■ PROBLEM TO WORK ON ■
The answer must be one number: how many lines of the records contain "CLIENTS".

(Stored items)
[Start of Attachment]

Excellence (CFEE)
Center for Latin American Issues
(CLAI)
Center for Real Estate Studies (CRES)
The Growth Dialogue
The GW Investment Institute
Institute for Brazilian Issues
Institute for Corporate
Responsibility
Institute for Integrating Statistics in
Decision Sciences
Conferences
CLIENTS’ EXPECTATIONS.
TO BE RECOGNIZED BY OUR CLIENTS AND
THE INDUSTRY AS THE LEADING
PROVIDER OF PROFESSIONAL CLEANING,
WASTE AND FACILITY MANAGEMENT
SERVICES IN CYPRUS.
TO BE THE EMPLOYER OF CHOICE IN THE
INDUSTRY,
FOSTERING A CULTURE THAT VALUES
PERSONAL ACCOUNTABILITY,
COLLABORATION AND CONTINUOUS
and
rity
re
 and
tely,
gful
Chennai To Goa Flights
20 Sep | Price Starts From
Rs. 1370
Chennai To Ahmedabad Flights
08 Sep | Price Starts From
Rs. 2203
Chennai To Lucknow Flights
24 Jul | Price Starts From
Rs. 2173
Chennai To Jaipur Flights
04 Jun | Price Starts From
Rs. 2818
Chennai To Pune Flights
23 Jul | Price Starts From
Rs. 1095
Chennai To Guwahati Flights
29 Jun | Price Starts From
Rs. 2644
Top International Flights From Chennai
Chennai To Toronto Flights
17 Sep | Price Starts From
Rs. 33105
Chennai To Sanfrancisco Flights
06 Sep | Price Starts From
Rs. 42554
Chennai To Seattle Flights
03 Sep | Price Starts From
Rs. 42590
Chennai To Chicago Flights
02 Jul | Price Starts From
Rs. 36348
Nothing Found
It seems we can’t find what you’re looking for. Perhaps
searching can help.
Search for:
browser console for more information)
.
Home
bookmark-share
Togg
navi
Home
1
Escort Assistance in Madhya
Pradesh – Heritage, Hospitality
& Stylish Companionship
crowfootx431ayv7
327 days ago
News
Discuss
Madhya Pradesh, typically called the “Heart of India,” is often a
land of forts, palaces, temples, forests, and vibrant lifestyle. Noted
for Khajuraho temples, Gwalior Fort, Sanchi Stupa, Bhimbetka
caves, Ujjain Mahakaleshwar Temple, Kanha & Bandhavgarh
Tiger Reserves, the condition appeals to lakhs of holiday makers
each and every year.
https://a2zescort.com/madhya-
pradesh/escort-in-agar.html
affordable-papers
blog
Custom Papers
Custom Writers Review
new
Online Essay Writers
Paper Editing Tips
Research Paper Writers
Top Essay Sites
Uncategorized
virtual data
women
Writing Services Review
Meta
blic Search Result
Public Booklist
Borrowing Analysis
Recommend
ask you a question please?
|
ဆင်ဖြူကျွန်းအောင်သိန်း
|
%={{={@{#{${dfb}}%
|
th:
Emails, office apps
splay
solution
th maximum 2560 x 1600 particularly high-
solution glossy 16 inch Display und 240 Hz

[End of Attachment]

■ WRITTEN REPLY ■
2